Axel Rudi Pell - Best Of Anniversary Edition
Ray Van Horn, Jr.
Though his fans are as loyal to him as Doro Pesch's worldwide acolytes, Axel Rudi Pell suffers from the same affliction as the Queen of Metal; both refuse to give up the fight, both are respected well above most of their peers, both give their all into every project tagged to their names and in the end, the deserving spotlight only awaits them in select corners of the world.
Axel's devotees need no rehashing of his career, but to bring everyone up to snuff in light of his new compilation Best Of Anniversary Edition, the German guitar wizard has been operating with a never-say-die solo ethos since the late eighties following his stint with cult metal favorites Steeler, also one-time host to Yngwie Malmsteen, Rik Fox and Ron Keel. While Malmsteen went on to claim notoriety as a Bach-addled neoclassical shredder, thus setting a precedent for heavy metal guitar playing, Axel Rudi Pell's far more understated (though no less talented) style of playing has historically relegated him to the minor leagues of the genre.
Having had in his solo stable vocalists such as Jeff Scott Soto, Charlie Huhn and Rob Rock, Pell by all rights should've enjoyed a heftier career than he has. At times his compositions border on the elegant side while at heart, the man is simply a rocker, plain and true, his Ballads album series notwithstanding.
In 1998, Pell recruited Johnny Gioeli to the front position in his band, a working relationship that hasn't wavered since. This is the focus upon Best Of Anniversary Edition, a collection piece showcasing moreso Gioeli's presence in the band than Axel's.
2000's The Wizard's Chosen Few is by far a better hits collection than this one, simply due to the fact it's a tad more comprehensive with songs represented by Pell's earliest albums Wild Obsession, Nasty Reputation and Eternal Prisoner, also captitalized by a few new and live tracks. The Wizard's Chosen Few likewise bears a few of the same Gioeli-sung ditties appearing on Best Of Anniversary Edition, i.e. "Carousel," "Oceans of Time" and "The Masquerade Ball."
So what else are you getting with Best Of Anniversary Edition? Honestly, not a heck of a lot. "Carousel," one of Pell's more fun tracks, even at a hefty running time of 8:01 is always pleasing to listen to, and "Edge of the World" from Shadow Zone and "Strong as a Rock" from Kings and Queens take you right on home to the days when heavy metal may have been a huge cash cow but it commanded far less respect as an art form than it does today. These aren't exactly artsy tunes, and cool enough for that. One of Pell's strengths is his effortless replication of bobbing classic metal songs which are usually melodic but almost never on the mainstream side.

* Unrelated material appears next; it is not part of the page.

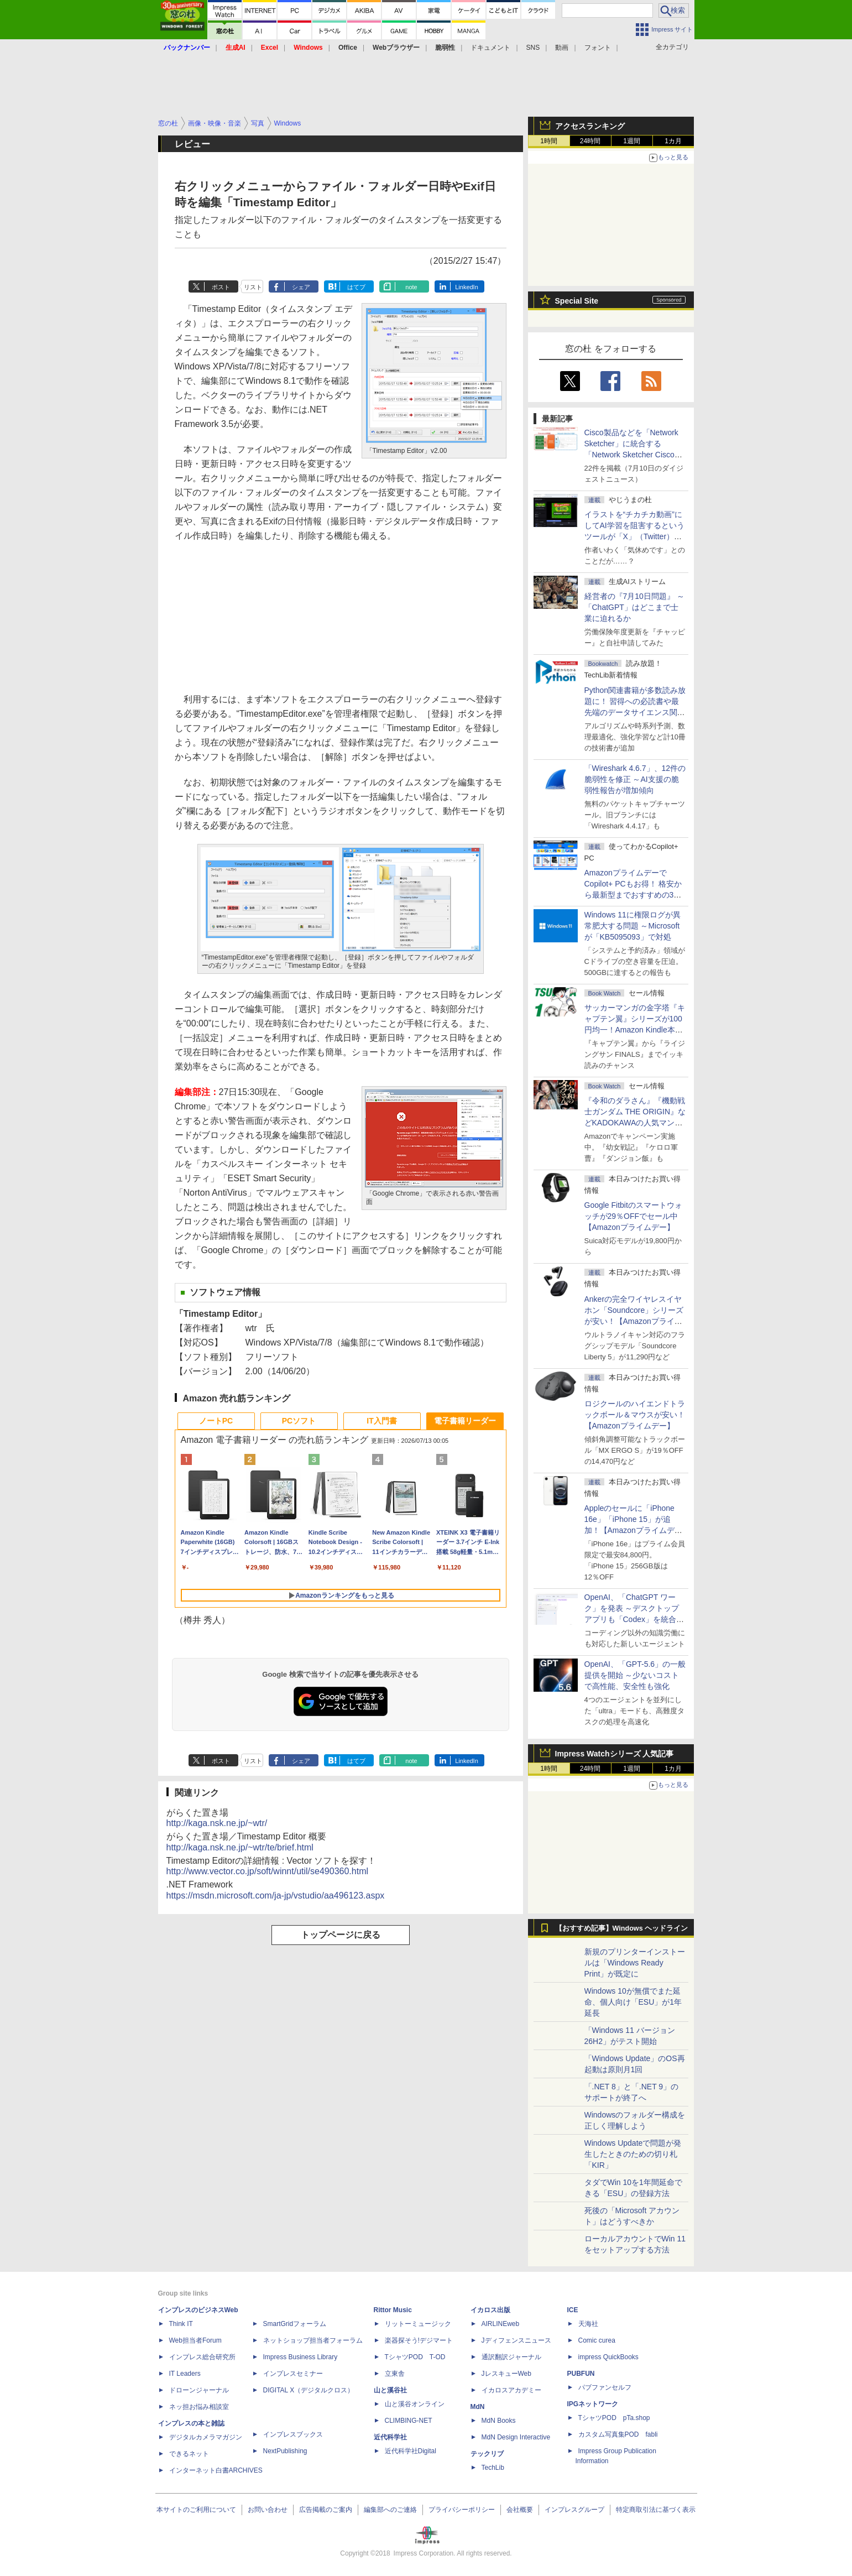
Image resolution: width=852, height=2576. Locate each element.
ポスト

You're also going to be treated--in case you missed Pell's Diamonds Unlocked covers album--to slightly edgier takes on U2's "Beautiful Day" and Phil Collins' "In the Air Tonight." While the latter remake is worth checking out for Pell's riffing and wicked cool soloing not to mention a groovy percussion sequence worthy of Phil's own drumming cadence (which somehow got abandoned prior to his squeaky-clean Disney deal, a too-polite vibe appearing in everything he's done since), it's not wholly worthwhile to have two selections from Diamonds Unlocked appear on this compilation. All that Pell has recorded in his career, to relegate two of the twelve tracks on Best Of Anniversary Edition to cover cuts isn't showing much faith, sorry to say.
With a couple of slices from Mystica including the title track, one of Pell's nicest offerings from Ballads III, "Forever Angel (Acoustic)" and a helping from his most recent album Tales of the Crown, "Ain't Gonna Win," if you're unfamiliar with these albums or just beginning to seek out the work of Axel Rudi Pell, then of course Best Of Anniversary Edition is a cozy place to get started.

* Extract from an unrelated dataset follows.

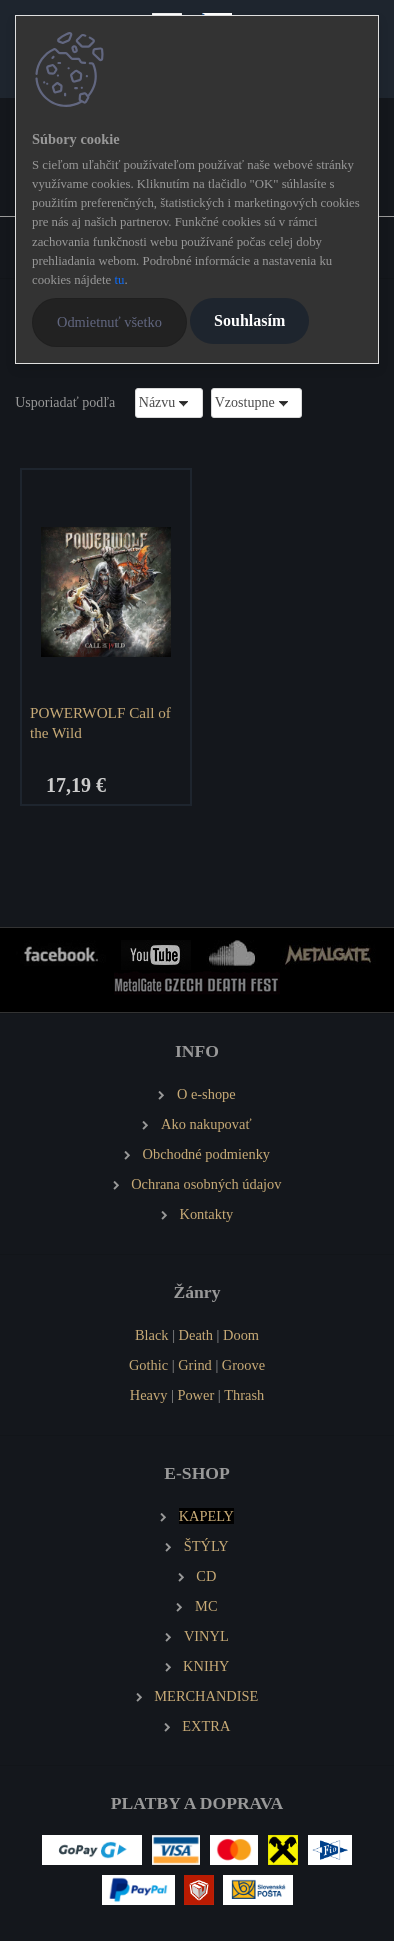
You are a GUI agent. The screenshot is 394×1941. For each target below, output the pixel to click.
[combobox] (169, 402)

Then again, considering Pell has enjoyed the rare fortune of being on the same label he began his solo conjecture with, Best Of Anniversary Edition is a slight bit done on the cheap and not fully reflective of this artist's respectable career. A nice tribute to his 11-year frontman, sure, but for the fan's money, not much to get excited about, at least until Pell's next studio work arrives. The rating is only for the lack of buying power, not for the quite excellent content.